Rectovaginal fistulas can also complicate CD and tend to result from direct penetration of rectal wall fissures into the vagina.

• They are a relatively frequent complication of severe perianal disease, with rates varying from 3.5 to 20%.
• Quite frequently, these fistulas are asymptomatic, and no surgical intervention should be attempted.
• However, if the patient is symptomatic, surgery is indicated.
• Various local procedures have been described, but none are extremely successful.
• Some patients will require proctectomy

Diagnosis of Granulomatous Colitis

• Endoscopic evaluation of the colon and rectum is essential.
• Colonoscopy is particularly important to determine the extent of the disease and,
• in our opinion, is a more sensitive test than radiologic examination.
• For gross features of the disease, endoscopy and radiology might be equivalent.
• However, for the detection of early manifestation of the disease such as superficial ulcers, colonoscopy is superior.
• In addition, the discontinuous nature of the disease can be seen better with the colonoscope than on radiologic examination.
• It is our routine practice for all patients who undergo surgery for CD, including those with CD of the small bowel, to undergo a total colon examination before surgery to fully determine the extent of the disease.

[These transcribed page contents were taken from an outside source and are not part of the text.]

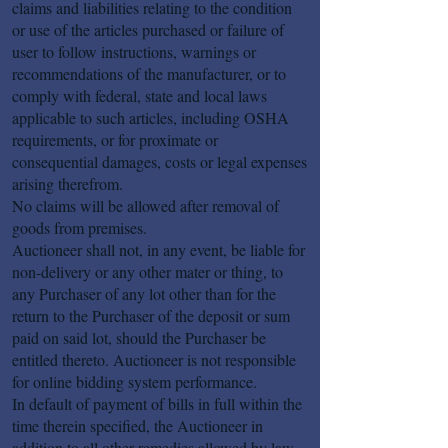
claims and liabilities relating to the condition
or use of the articles purchased or failure of
user to follow instructions, warnings or
recommendations of the manufacturer, or to
comply with federal, state and local laws
applicable to such articles, including OSHA
requirements, or for proximate or
consequential damages, costs or legal expenses
arising therefrom.
No claims will be allowed after removal of
goods from premises.
Auctioneer shall not, in any event, be liable for
non-delivery or any other mater or thing, to
any Purchaser of any lot other than for the
return to the Purchaser of the deposit or sum
paid on said lot, should the Purchaser be
entitled thereto. Auctioneer is not responsible
for online bidding system performance.
In default of payment of bills in full within the
time therein specified, the Auctioneer in
addition to all other remedies allowed by law,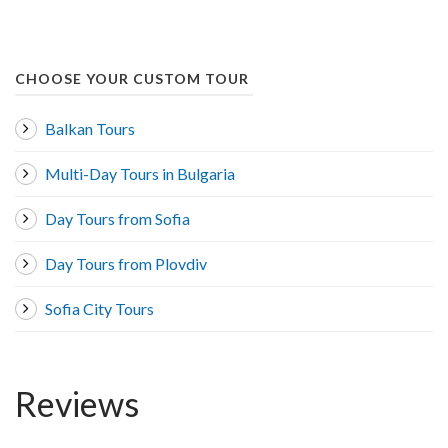
CHOOSE YOUR CUSTOM TOUR
Balkan Tours
Multi-Day Tours in Bulgaria
Day Tours from Sofia
Day Tours from Plovdiv
Sofia City Tours
Reviews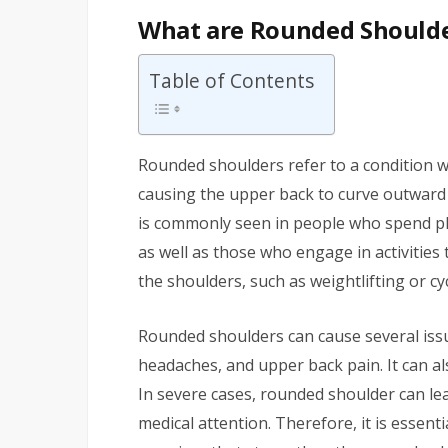
What are Rounded Should
Table of Contents
Rounded shoulders refer to a condition w
causing the upper back to curve outward 
is commonly seen in people who spend ple
as well as those who engage in activities
the shoulders, such as weightlifting or cyc
Rounded shoulders can cause several issu
headaches, and upper back pain. It can al
In severe cases, rounded shoulder can l
medical attention. Therefore, it is essen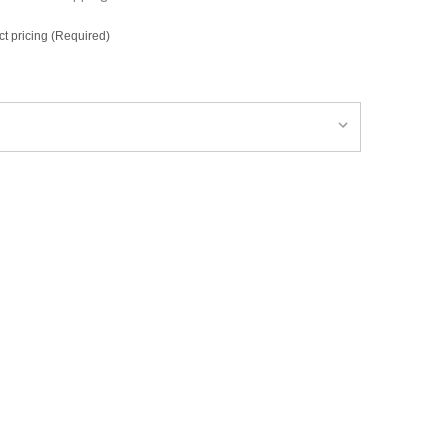
ct pricing (Required)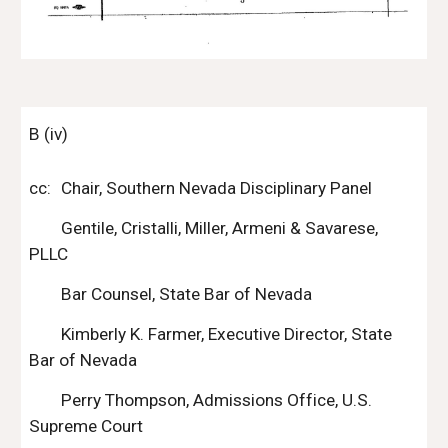
B (iv)
cc:
Chair, Southern Nevada Disciplinary Panel
Gentile, Cristalli, Miller, Armeni & Savarese, 
PLLC
Bar Counsel, State Bar of Nevada
Kimberly K. Farmer, Executive Director, State 
Bar of Nevada
Perry Thompson, Admissions Office, U.S. 
Supreme Court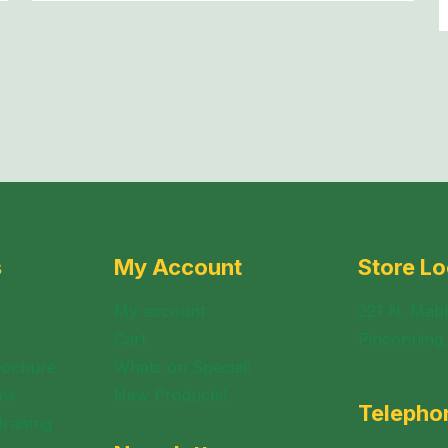
s
My Account
Store Lo
My account
221 N. Mabl
Cart
Pinconning
rochure
Whats on Special!
ns
New Products!
Telepho
raising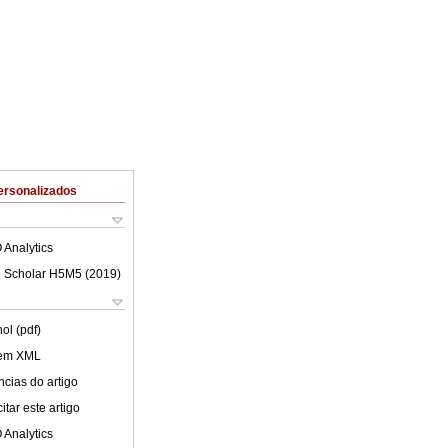
ersonalizados
 Analytics
 Scholar H5M5 (
2019
)
ol (pdf)
 em XML
cias do artigo
tar este artigo
 Analytics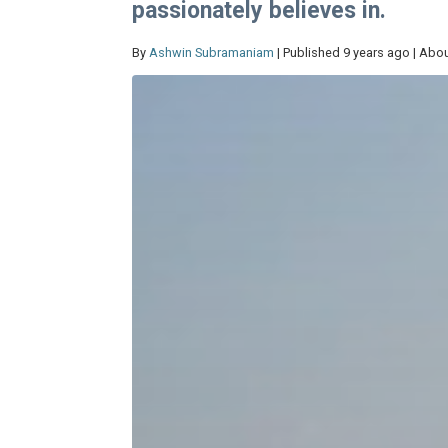
passionately believes in.
By
Ashwin Subramaniam
| Published 9 years ago | Abou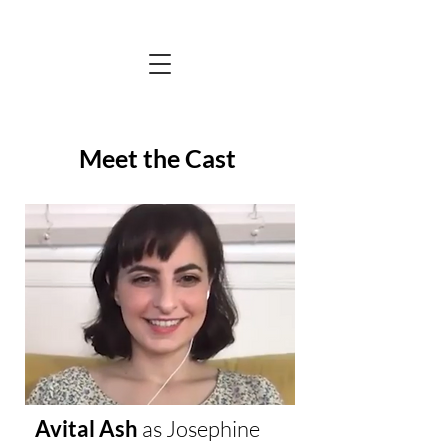
Meet the Cast
Avital Ash
as
Josephine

The endoscopic appearance of Crohn's colitis is quite different from that of UC.

• The rectum is spared in approximately 50% of patients with large bowel involvement.
• Depending on the extent and severity of the disease,
• there may be isolated aphthous ulcers with normal intervening mucosa,
• or there may be
• irregular mucosal thickening,
• congestion,
• edema, and
• a cobblestone appearance with
• deep linear ulcerations and fistulas.
• Pathognomonic features of CD (i.e., granulomas) are present in only 20 to 40% of cases.

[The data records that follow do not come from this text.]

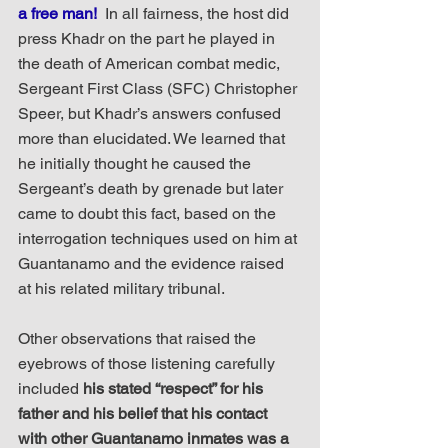
a free man! 
 In all fairness, the host did 
press Khadr on the part he played in 
the death of American combat medic, 
Sergeant First Class (SFC) Christopher 
Speer, but Khadr’s answers confused 
more than elucidated. We learned that 
he initially thought he caused the 
Sergeant’s death by grenade but later 
came to doubt this fact, based on the 
interrogation techniques used on him at 
Guantanamo and the evidence raised 
at his related military tribunal.  
Other observations that raised the 
eyebrows of those listening carefully 
included 
his stated “respect” for his 
father and his belief that his contact 
with other Guantanamo inmates was a 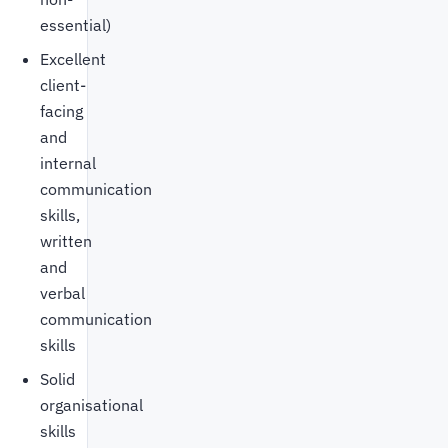
essential)
Excellent
client-
facing
and
internal
communication
skills,
written
and
verbal
communication
skills
Solid
organisational
skills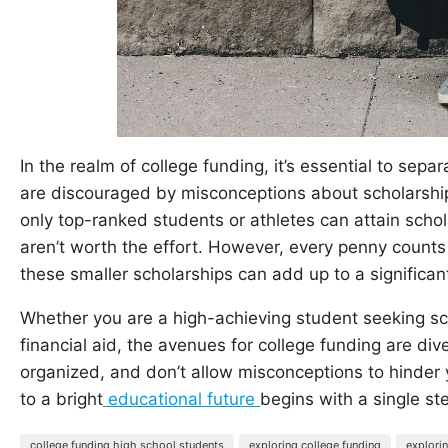
In the realm of college funding, it’s essential to sep
are discouraged by misconceptions about scholarship
only top-ranked students or athletes can attain schol
aren’t worth the effort. However, every penny counts
these smaller scholarships can add up to a significa
Whether you are a high-achieving student seeking s
financial aid, the avenues for college funding are dive
organized, and don’t allow misconceptions to hinder
to a bright
educational future
begins with a single st
college funding high school students
exploring college funding
explori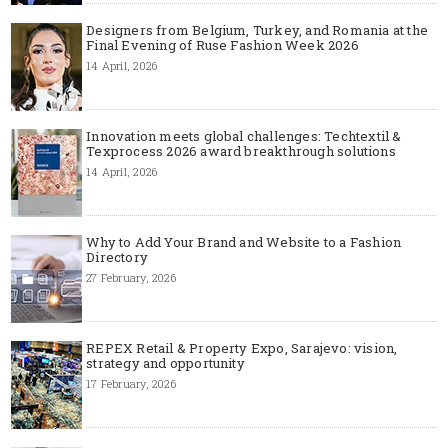
Designers from Belgium, Turkey, and Romania at the
Final Evening of Ruse Fashion Week 2026
14 April, 2026
Innovation meets global challenges: Techtextil &
Texprocess 2026 award breakthrough solutions
14 April, 2026
Why to Add Your Brand and Website to a Fashion
Directory
27 February, 2026
REPEX Retail & Property Expo, Sarajevo: vision,
strategy and opportunity
17 February, 2026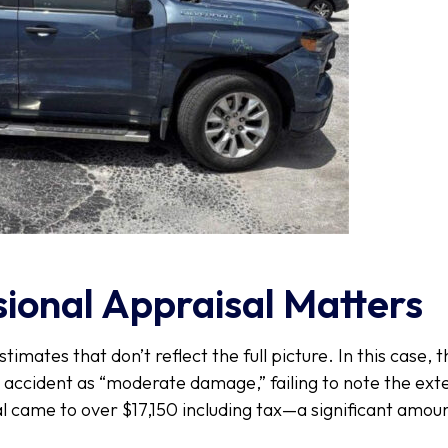
ional Appraisal Matters
stimates that don’t reflect the full picture. In this case, 
e accident as “moderate damage,” failing to note the ex
l came to over $17,150 including tax—a significant amoun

Radiologic features characteristic of Crohn's colitis are similar to those seen in terminal ileum disease.
The radiologic features that substantiate the diagnosis of Crohn's colitis include

• skip areas,
• longitudinal ulcerations,
• transverse fissures,
• eccentric involvement,
• pseudodiverticula,
• narrowing,
• strictures,
• pseudopolypoid changes,
• a cobblestone pattern,
• internal fistulas,
• sinus tracks,
• and intramural fistulas that extend parallel to the lumen of the thickened bowel.

Any portion of the colon may be involved with Crohn's colitis.

• The segments most frequently involved are the
• transverse colon,
• the cecum, and
• the ascending colon.
• The segment least frequently involved is the rectum.
• The skip areas must be sought carefully,
  o because discontinuous involvement may be limited to one wall,
  o may appear as a nodular filling defect,
  o or may involve straightening and rigidity of a short segment of the colon.

The combination of longitudinal ulcers, edematous mucosa, and transverse linear ulcers produces the cobblestone pattern previously described.

• Transverse linear ulcers may penetrate so deeply into the wall of the colon that they appear in contour as numerous long, thin spicules perpendicular to the long axis of the bowel or as a sinus track.
• They may ultimately lead to small intramural abscesses or fistulas.
• A small bowel enema or enteroclysis should be included as part of the workup in patients with Crohn's colitis to document the total extent of the disease.

Granulomatous Colitis and Carcinoma
Granulomatous ileocolitis has been recognized as a condition predisposing to the development of colorectal carcinoma.
The risk of developing carcinoma in CD is not as well defined as in UC, but some sources quote up to a 20-fold increase in gastrointestinal malignancy in patients with CD.
Carcinoma may also occur in chronic perianal fistulas.
A dilemma arises concerning the association of granulomatous colitis and carcinoma when one considers patient follow-up.
Although the incidence of cancer in Crohn's colitis is increased, it is still unclear how frequently these patients should be followed with either colonoscopy, radiology, or a combination of both.
Our recommendations for patients with Crohn's colitis are similar to those for patients with chronic UC (see earlier).